Writing in a paper for the Hudson Institute, Mr Rough warned many experts believe there were “fake jewels” in the CAI which China would not live up to.

He wrote: “In the waning days of the German presidency of the EU, however, Merkel found them attractive enough.”

Analysing the deal, he explained: “It does not address China’s underlying transgressions because it undercuts the transatlantic approach, which is the only way Europe can marshal the strength to enforce any agreements’ commitments.”

However, another element to their relationship was revealed in December when a diplomat suggested it was not just future economic growth which ties Germany to Beijing.
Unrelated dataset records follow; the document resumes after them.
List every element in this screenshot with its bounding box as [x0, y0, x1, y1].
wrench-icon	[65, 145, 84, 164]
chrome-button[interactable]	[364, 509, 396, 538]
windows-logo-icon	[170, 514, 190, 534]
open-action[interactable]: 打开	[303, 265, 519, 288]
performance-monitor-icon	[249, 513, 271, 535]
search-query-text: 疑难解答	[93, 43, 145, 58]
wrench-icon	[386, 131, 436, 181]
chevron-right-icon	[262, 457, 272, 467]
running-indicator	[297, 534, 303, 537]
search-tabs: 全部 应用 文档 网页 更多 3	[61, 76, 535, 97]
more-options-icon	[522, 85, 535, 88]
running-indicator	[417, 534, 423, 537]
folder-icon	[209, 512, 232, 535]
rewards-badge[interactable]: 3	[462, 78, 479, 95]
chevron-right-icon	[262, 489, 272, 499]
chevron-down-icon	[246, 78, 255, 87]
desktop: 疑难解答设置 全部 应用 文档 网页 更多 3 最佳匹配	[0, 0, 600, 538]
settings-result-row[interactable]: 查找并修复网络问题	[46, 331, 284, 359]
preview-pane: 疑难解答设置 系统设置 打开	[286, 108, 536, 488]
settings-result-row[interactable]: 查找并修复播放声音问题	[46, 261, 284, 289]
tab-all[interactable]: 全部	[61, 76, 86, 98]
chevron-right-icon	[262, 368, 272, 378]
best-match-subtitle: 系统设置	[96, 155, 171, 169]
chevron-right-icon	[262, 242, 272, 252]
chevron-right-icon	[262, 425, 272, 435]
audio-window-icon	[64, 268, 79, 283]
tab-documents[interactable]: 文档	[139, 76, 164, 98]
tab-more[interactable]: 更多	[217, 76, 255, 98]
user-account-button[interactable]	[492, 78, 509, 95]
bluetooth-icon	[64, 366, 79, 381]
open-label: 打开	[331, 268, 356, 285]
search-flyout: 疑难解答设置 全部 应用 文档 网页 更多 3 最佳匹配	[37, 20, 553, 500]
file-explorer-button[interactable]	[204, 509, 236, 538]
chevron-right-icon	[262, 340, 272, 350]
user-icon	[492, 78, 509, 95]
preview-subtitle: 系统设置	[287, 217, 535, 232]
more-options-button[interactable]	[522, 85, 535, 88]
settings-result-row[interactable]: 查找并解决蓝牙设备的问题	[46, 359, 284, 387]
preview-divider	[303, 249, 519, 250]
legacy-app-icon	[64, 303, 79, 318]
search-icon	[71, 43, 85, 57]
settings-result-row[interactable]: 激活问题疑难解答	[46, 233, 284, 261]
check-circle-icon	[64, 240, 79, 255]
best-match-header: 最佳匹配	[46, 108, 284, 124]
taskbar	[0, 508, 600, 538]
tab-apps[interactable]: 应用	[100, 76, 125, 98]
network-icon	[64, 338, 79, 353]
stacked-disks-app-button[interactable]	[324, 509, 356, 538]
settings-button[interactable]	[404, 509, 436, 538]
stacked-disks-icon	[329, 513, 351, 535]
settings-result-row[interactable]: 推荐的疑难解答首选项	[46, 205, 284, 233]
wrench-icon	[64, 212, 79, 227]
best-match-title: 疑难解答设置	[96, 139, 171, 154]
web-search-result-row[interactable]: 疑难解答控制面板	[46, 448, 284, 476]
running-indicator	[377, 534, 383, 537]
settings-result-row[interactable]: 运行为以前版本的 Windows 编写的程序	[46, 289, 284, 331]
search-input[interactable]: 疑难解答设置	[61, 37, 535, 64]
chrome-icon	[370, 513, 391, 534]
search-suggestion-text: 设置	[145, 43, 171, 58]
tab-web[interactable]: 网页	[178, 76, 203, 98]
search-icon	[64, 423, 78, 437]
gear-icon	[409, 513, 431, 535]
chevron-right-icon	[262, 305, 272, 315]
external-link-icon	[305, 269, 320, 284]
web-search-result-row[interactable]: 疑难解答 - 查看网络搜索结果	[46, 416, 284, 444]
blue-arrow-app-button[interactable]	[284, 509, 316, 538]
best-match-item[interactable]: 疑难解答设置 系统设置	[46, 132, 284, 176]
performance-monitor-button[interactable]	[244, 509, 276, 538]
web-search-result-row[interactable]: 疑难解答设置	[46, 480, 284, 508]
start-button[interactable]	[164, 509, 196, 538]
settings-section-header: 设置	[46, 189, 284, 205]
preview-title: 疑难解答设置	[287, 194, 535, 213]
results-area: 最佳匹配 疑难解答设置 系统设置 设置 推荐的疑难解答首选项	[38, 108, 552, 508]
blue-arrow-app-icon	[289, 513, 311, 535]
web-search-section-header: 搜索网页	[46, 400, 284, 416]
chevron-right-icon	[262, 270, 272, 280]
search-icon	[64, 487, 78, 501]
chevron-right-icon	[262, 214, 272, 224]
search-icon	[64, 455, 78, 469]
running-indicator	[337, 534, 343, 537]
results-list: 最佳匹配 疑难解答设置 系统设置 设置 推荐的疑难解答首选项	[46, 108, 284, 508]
A diplomat told Foreign Policy that Mrs Merkel has not forgotten how Beijing assisted with Europe’s financial crisis a decade ago.

China bought the bonds of eurozone member states who were struggling, providing a market where Germany thrived.
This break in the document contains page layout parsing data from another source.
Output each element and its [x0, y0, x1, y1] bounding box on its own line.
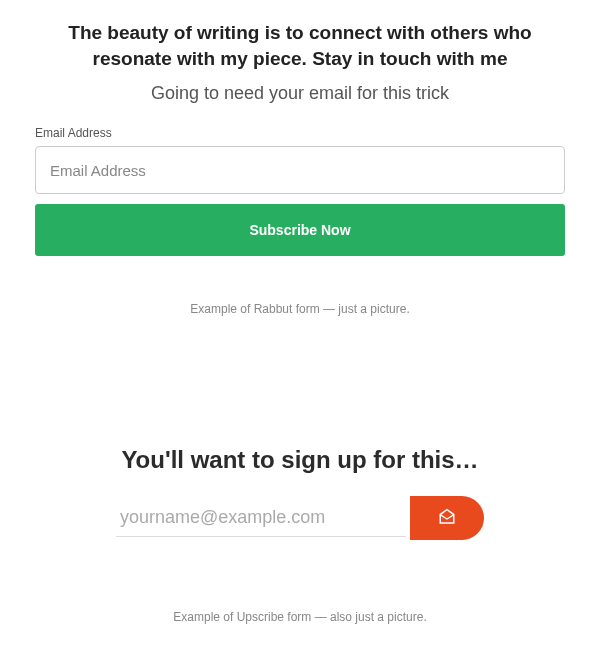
envelope-icon	[438, 508, 456, 529]
email-label: Email Address	[35, 126, 565, 140]
upscribe-input-row	[75, 496, 525, 540]
email-field[interactable]	[35, 146, 565, 194]
upscribe-caption: Example of Upscribe form — also just a p…	[75, 610, 525, 624]
upscribe-form: You'll want to sign up for this… Example…	[35, 446, 565, 624]
rabbut-subhead: Going to need your email for this trick	[35, 83, 565, 104]
upscribe-email-field[interactable]	[116, 499, 406, 537]
subscribe-button[interactable]: Subscribe Now	[35, 204, 565, 256]
upscribe-submit-button[interactable]	[410, 496, 484, 540]
rabbut-headline: The beauty of writing is to connect with…	[35, 20, 565, 71]
upscribe-headline: You'll want to sign up for this…	[75, 446, 525, 474]
rabbut-form: The beauty of writing is to connect with…	[35, 20, 565, 316]
rabbut-caption: Example of Rabbut form — just a picture.	[35, 302, 565, 316]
Germany appears to have been strengthening its links to China ever since.

A week before news of the investment talks hit the headlines, Mrs Merkel’s cabinet approved a draft law which may allow Huawei, the controversial telecoms network banned in the UK, a role in Germany’s 5G network.

China is also key for German carmakers, as Berlin invested billions of euros in the Eastern superpower to aid electric vehicle ventures.
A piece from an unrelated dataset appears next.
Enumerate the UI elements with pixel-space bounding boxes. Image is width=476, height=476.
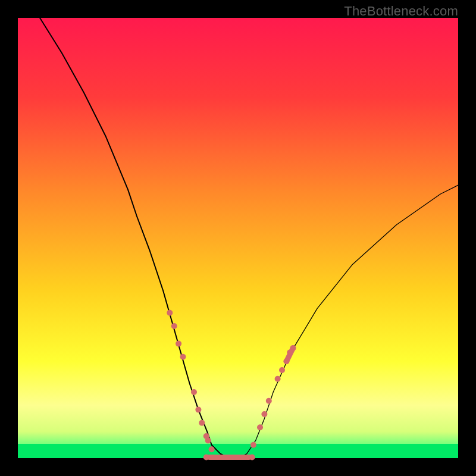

Writing in Foreign Policy, researcher Noah Barkin pointed out: “If you forced Germany’s biggest firms to choose between China and the US right now, many would pick China, despite concerns about the hand of the Communist Party in the economy.”

Others suggest that Mrs Merkel is keen not to find Germany on the wrong side of Beijing as it grows — especially as the election of Donald Trump meant the US was no longer seen as a reliable ally in the Chancellor’s eyes.